● **Data to use**:
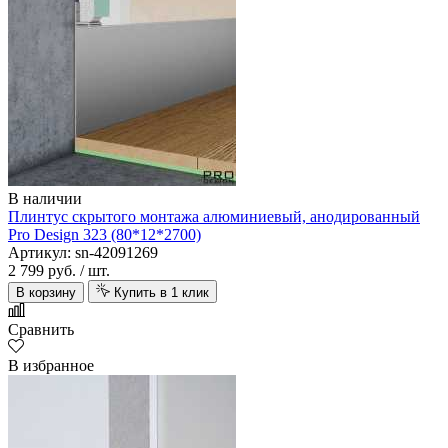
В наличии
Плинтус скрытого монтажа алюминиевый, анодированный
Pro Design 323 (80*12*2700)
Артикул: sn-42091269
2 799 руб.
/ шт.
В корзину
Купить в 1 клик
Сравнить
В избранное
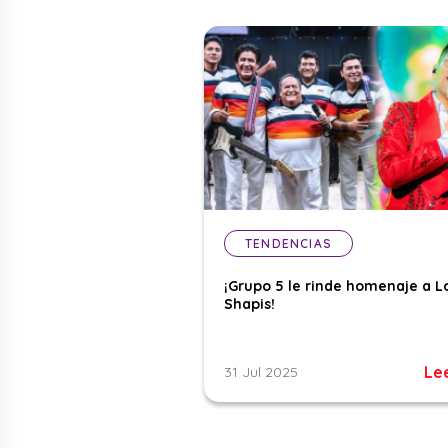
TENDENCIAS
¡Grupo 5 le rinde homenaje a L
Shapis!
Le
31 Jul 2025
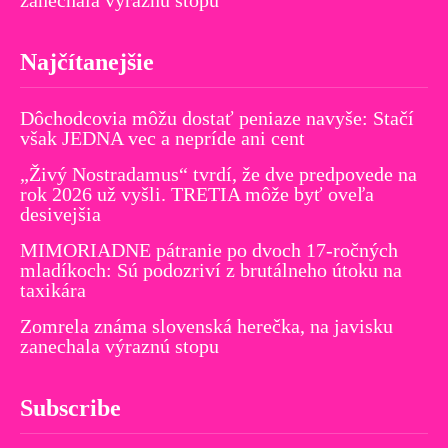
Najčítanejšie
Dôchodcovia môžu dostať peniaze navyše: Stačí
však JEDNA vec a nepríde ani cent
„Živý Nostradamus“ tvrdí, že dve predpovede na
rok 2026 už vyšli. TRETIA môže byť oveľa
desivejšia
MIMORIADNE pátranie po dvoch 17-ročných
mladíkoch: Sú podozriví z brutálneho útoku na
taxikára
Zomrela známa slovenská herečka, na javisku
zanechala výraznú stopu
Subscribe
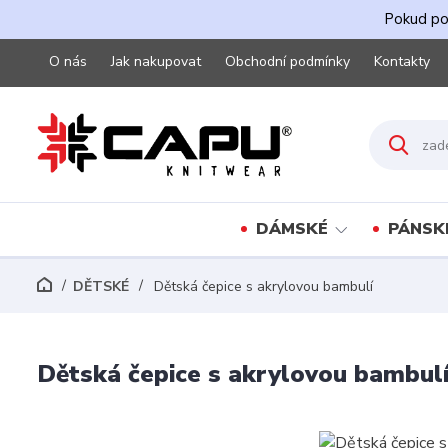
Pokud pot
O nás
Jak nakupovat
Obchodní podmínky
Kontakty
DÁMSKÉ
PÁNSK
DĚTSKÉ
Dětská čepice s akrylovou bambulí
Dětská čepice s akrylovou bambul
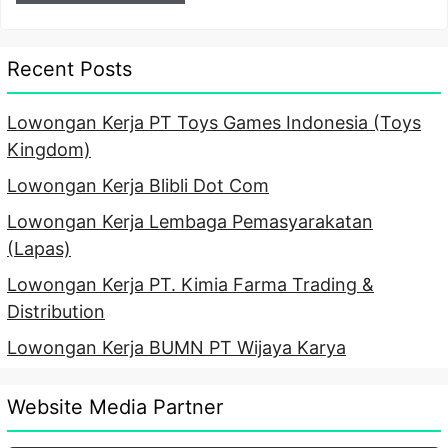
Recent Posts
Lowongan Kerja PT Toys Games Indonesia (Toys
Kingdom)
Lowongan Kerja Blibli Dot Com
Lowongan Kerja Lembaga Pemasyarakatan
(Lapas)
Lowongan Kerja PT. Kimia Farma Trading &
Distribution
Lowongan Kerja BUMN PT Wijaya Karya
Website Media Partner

● **Activity**: The answer is the full listing above, repeated exactly, with its pictures removed.

● **Problem solution**:
В наличии
Плинтус скрытого монтажа алюминиевый, анодированный
Pro Design 323 (80*12*2700)
Артикул: sn-42091269
2 799 руб.
/ шт.
В корзину
Купить в 1 клик
Сравнить
В избранное
TENDENCIAS
¡Grupo 5 le rinde homenaje a L
Shapis!
Le
31 Jul 2025
Najčítanejšie
Dôchodcovia môžu dostať peniaze navyše: Stačí
však JEDNA vec a nepríde ani cent
„Živý Nostradamus“ tvrdí, že dve predpovede na
rok 2026 už vyšli. TRETIA môže byť oveľa
desivejšia
MIMORIADNE pátranie po dvoch 17-ročných
mladíkoch: Sú podozriví z brutálneho útoku na
taxikára
Zomrela známa slovenská herečka, na javisku
zanechala výraznú stopu
Subscribe
Pokud pot
O nás
Jak nakupovat
Obchodní podmínky
Kontakty
DÁMSKÉ
PÁNSK
DĚTSKÉ
Dětská čepice s akrylovou bambulí
Dětská čepice s akrylovou bambul
Recent Posts
Lowongan Kerja PT Toys Games Indonesia (Toys
Kingdom)
Lowongan Kerja Blibli Dot Com
Lowongan Kerja Lembaga Pemasyarakatan
(Lapas)
Lowongan Kerja PT. Kimia Farma Trading &
Distribution
Lowongan Kerja BUMN PT Wijaya Karya
Website Media Partner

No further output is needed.